Personal information
- Born: August 16, 1993 (age 32) Woodland, California, U.S.

Sport
- Sport: Shooting

Medal record
Women's shooting
Representing the United States
Olympic Games
| Silver medal – second place | 2024 Paris | 50m rifle 3 positions |
World Championships
| Gold medal – first place | 2022 Cairo | 50 m rifle prone mixed team |
| Gold medal – first place | 2023 Baku | 50 m rifle 3 positions team |
| Silver medal – second place | 2022 Cairo | 10 m air rifle team |
| Bronze medal – third place | 2023 Baku | 50 m rifle 3 position |
World Cup Final
| Gold medal – first place | 2021 Wroclaw | 50 m rifle 3 positions |
| Gold medal – first place | 2021 Wroclaw | 50 m rifle 3 positions mixed team |
| Bronze medal – third place | 2022 Cairo | 10m air rifle |
World Cup
| Silver medal – second place | 2022 Rio De Janeiro | 50 m rifle 3 positions Team |
| Silver medal – second place | 2022 Cairo | 50 m rifle 3 positions Team |
| Silver medal – second place | 2021 New Dehli | 10m air rifle Team |
| Bronze medal – third place | 2022 Rio De Janeiro | 50 m rifle 3 positions |
Pan American Games
| Gold medal – first place | 2023 Santiago | 10 metre air rifle |
| Bronze medal – third place | 2023 Santiago | Mixed pairs air rifle |

= Sagen Maddalena =

American sport shooter

Sagen Maddalena (/ˈseɪdʒən ˌmædəˈliːnə/ SAY-jən-_-MAD-ə-LEE-nə; born 16 August 1993) is a soldier and an American sport shooter. She represented the United States at the 2020 Summer Olympics in Tokyo and the 2024 Summer Olympics in Paris. She currently lives in Groveland, California.

She is a sergeant in the United States Army and serves as a shooter/instructor with the international team of the Army Marksmanship Unit.

== Career ==
Maddalena got her start in competitive precision shooting on the state team as a California Grizzlies junior team member, competing in service rifle and being team captain. She credits this team for teaching her leadership and teamwork. She attended her first Civilian Marksmanship Program Highpower National Match at Camp Perry, Ohio during the summer of 2010. Sagen was awarded Distinguished Rifleman by the Civilian Marksmanship Program in 2011.

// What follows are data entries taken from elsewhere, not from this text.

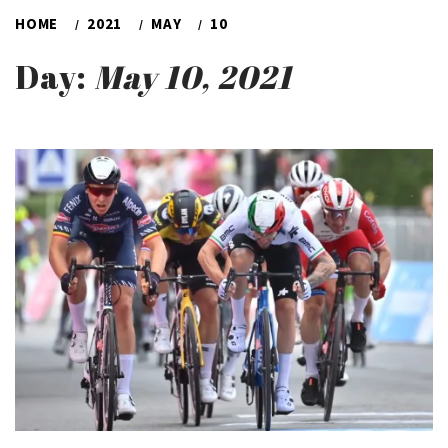
HOME
2021
MAY
10
Day:
May 10, 2021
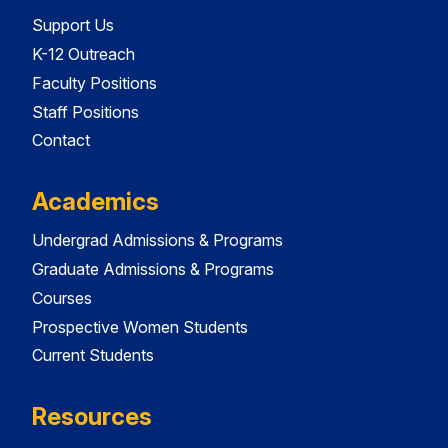
Support Us
K-12 Outreach
Faculty Positions
Staff Positions
Contact
Academics
Undergrad Admissions & Programs
Graduate Admissions & Programs
Courses
Prospective Women Students
Current Students
Resources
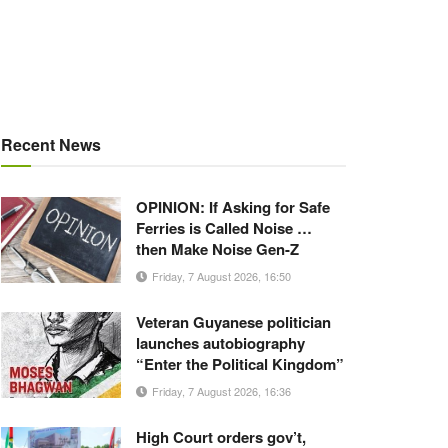
Recent News
OPINION: If Asking for Safe
Ferries is Called Noise …
then Make Noise Gen-Z
Friday, 7 August 2026, 16:50
Veteran Guyanese politician
launches autobiography
“Enter the Political Kingdom”
Friday, 7 August 2026, 16:36
High Court orders gov’t,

Maddalena competed on the University of Alaska Fairbanks Rifle Team 2013–2018. During that time she redshirted her first year and then competed the next four years. Maddalena is a four-time NRA First Team All-American in Air Rifle (2014–15, 2015–16, 2016-17 & 2017–18), three-time NRA First Team All-American in Smallbore (2015–16, 2016-17 & 2017–18), three-time CRCA First Team Aggregate All-American (2016, 2017 & 2018), and NRA Second Team All-American in Smallbore (2015). She Won Two Gold medals at 2021 President Cup in Wrocław and Won Bronze Medal at 2022 President Cup in Cairo Madalena Won Two Silver Medal and one Bronze Medal at 2022 World Cup. She Won Silver Medal at 2021 World Cup in New Delhi.

Maddalena won a silver medal at the 2024 Paris Olympics in the 50m rifle three positions event.